Segment N+1 conditions on segment N's trailing decoded frames and denoised audio latents. The streaming runtime used to hold this state as per-worker globals; lifting it into a typed, JSON-serializable object lets clients snapshot, migrate, or round-trip it through an HTTP/RPC boundary.
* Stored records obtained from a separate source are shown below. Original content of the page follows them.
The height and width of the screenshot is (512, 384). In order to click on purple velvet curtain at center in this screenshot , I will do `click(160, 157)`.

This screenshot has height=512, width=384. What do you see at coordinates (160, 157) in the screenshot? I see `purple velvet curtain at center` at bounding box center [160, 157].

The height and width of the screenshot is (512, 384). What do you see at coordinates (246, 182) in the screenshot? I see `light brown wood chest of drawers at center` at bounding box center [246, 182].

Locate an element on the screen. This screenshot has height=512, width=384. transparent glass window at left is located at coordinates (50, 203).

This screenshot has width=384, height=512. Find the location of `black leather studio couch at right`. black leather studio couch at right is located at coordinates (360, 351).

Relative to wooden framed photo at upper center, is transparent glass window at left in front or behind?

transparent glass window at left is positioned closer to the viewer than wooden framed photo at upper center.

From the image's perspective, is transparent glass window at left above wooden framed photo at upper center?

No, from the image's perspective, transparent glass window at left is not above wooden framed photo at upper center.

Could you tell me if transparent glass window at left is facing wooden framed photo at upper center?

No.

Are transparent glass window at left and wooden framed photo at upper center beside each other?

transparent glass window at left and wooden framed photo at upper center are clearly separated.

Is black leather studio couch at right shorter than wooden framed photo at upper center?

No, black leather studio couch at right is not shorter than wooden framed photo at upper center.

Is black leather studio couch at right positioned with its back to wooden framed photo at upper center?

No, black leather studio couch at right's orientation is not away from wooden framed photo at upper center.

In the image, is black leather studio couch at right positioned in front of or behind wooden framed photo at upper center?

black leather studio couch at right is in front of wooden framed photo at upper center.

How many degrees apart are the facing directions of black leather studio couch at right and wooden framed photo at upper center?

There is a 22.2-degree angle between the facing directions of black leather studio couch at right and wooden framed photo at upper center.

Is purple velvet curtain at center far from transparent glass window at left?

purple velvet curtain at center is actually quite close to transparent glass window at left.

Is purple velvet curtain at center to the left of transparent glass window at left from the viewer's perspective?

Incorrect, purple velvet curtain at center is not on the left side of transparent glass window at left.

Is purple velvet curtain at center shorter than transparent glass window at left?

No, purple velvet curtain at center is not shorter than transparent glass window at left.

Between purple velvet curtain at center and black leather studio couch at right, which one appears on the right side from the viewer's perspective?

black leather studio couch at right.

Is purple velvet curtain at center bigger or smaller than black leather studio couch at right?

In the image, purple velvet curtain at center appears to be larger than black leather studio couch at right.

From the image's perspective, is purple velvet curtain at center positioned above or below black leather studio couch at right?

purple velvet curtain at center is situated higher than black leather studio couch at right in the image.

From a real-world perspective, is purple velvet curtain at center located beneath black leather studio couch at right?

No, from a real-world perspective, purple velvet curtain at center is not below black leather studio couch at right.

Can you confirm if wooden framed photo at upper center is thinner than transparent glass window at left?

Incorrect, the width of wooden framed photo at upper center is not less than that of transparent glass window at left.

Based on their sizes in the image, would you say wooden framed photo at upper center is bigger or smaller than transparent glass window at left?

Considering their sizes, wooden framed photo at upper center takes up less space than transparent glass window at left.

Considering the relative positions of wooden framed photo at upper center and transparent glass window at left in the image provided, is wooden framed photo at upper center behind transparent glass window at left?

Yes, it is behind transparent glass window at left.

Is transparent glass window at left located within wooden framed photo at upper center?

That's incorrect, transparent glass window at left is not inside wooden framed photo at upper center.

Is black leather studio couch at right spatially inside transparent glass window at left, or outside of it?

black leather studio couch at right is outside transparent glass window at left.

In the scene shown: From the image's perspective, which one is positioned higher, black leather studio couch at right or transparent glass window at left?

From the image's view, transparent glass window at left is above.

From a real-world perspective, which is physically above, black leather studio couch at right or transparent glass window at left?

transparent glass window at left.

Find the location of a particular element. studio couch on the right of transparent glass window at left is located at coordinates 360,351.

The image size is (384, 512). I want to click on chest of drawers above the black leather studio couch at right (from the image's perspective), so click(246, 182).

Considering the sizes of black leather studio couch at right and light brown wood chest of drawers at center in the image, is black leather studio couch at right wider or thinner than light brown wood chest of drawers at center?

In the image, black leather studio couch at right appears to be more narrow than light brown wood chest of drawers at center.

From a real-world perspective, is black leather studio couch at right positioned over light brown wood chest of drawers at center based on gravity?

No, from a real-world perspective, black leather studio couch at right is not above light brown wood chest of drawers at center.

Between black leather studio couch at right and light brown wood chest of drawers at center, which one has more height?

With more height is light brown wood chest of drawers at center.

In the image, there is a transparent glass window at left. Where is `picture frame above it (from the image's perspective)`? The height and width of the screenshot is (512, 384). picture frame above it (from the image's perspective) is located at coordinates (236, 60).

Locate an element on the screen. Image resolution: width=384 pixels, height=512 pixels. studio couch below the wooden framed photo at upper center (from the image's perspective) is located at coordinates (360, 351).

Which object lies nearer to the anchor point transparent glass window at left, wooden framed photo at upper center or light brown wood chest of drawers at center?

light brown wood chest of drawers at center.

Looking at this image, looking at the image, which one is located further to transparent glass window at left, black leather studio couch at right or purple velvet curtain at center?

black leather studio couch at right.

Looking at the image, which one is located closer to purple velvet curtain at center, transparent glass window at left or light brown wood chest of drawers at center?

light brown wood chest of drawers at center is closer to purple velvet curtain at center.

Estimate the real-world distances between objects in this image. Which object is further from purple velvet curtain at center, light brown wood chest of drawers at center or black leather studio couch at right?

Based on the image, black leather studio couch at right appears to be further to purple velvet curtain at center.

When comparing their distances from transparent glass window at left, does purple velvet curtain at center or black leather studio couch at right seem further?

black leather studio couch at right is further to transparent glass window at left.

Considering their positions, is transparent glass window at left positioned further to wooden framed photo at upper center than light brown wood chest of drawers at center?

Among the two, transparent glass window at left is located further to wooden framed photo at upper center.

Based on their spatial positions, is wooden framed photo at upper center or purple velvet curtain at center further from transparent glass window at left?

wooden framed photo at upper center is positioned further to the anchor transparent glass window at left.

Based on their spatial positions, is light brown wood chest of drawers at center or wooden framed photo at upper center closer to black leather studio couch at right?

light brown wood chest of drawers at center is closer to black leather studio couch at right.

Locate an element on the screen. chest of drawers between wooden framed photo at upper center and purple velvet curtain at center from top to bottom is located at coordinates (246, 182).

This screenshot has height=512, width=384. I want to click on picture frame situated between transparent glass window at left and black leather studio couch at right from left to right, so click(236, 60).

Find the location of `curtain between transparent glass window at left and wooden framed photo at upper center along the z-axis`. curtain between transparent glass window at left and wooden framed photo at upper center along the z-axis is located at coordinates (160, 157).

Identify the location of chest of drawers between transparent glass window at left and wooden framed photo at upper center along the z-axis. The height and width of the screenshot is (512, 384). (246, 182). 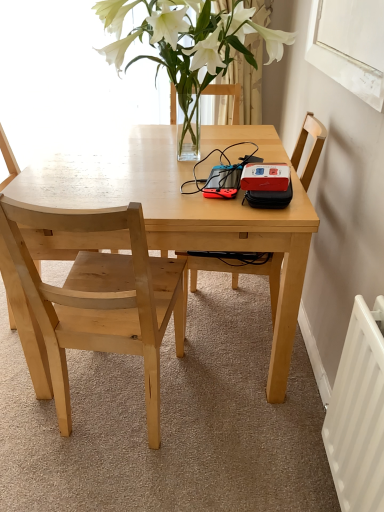 In order to click on free space between light wood chair at left, the 2th chair viewed from the right, and light wood table at center in this screenshot , I will do `click(191, 421)`.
The envelope ContinuationState(kind, payload) is the shared public API; the typed class here owns the LTX-2 payload shape.

Serialization contract:

  • Video frames → PNG bytes + base64, or a :class:BlobStore id.
  • Audio latents → a self-describing safetensors blob + base64, or a :class:BlobStore id. safetensors preserves bfloat16, which a raw-numpy round-trip cannot.
  • The returned payload is always a plain JSON-serializable dict.

Attributes

fastvideo.pipelines.basic.ltx2.continuation.DEFAULT_INLINE_THRESHOLD_BYTES module-attribute

DEFAULT_INLINE_THRESHOLD_BYTES = 2 * 1024 * 1024

Tensors larger than this go to the blob store (if available). 2 MiB is below typical single-JSON-message limits (Dynamo: 4 MiB, Postgres TOAST: 1 GiB) and well above per-frame PNG payloads (~200 KiB at 512x512).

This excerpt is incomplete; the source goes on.